Jesus, the Master Teacher, always knocks at our door, and when we are wise we will sharpen our senses and open our eyes. We will learn that He always wants to communicate with us, that He always wants to give us suggestions to help us make better decisions. And as we follow His suggestions, we will be filled with joy and energy and ever more confidence.
In the beginning years of my membership, I was a member of a tiny branch of the Church. After a short time, I was called to be the branch president. From my viewpoint today, I can see that I was a little naïve, with not much understanding and maybe even some pride. I thought that because of my experiences in the business world and my educational background, it would be easy for me to change that small, struggling branch.
I put in many, many hours—sometimes every free minute outside my life in the business world—to activate many who were not active and to create the place for many conversions. Week after week I was disappointed when in sacrament meeting the few active members were the only ones participating and so many who had promised to come did not.
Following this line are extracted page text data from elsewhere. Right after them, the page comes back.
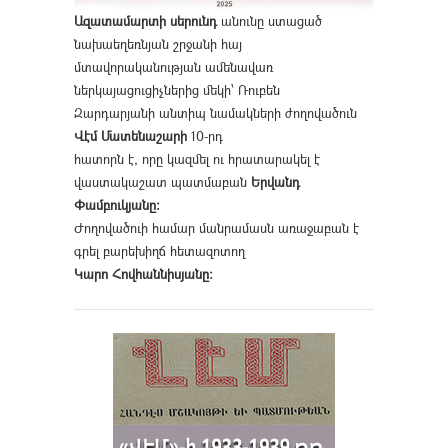
Ազատամարտի սերունդ
անունը ստացած
նախաեղեռնյան շրջանի հայ
մտավորականության ամենավառ
ներկայացուցիչներից մեկի՝ Ռուբեն
Զարդարյանի անտիպ նամակների ժողովածուն
Վէմ Մատենաշարի
10-րդ
հատորն է, որը կազմել ու հրատարակել է
վաստակաշատ պատմաբան
Երվանդ
Փամբուկյանը։
Ժողովածուի համար մանրամասն առաջաբան է
գրել բարեխիղճ հետազոտող
Կարո Հովհաննիսյանը։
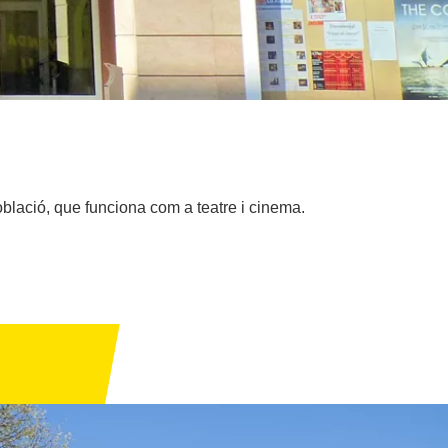
població, que funciona com a teatre i cinema.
One Sunday when I was again deeply disappointed, as I sat ready to start our sacrament meeting something happened that became a turning point in my life. The missionaries had brought a young couple with their five-year-old boy, and they were sitting in the first row directly in front of me. Suddenly, the young boy, having the freshness of innocence that only a child has, spoke loudly enough that everyone in the room could hear it, “Mom, what is the man with that mean face doing up there?” He pointed at me. I was completely shocked.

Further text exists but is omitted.